### ACTIVITY
All lines in the data bearing the string "Crécy" should be identified and copied.

### PROVIDED DATA
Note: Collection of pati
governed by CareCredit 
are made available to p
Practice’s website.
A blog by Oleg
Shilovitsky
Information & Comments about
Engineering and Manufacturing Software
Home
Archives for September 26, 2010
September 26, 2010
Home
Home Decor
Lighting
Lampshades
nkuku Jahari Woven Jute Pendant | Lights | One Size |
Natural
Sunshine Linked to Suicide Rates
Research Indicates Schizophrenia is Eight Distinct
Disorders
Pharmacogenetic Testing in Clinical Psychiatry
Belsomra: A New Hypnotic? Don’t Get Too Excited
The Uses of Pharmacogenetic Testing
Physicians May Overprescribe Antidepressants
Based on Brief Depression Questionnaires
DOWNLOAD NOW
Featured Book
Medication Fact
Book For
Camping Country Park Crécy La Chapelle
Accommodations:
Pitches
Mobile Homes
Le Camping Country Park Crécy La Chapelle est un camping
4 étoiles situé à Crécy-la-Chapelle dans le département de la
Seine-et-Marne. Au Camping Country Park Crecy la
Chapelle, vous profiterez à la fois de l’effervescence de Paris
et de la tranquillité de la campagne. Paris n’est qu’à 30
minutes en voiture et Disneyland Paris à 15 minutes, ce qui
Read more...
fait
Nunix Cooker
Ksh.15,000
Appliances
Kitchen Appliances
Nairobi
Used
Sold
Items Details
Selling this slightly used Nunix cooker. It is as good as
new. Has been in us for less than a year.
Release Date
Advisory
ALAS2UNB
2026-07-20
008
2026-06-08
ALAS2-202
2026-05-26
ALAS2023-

### RESPONSE
Camping Country Park Crécy La Chapelle
Le Camping Country Park Crécy La Chapelle est un camping
4 étoiles situé à Crécy-la-Chapelle dans le département de la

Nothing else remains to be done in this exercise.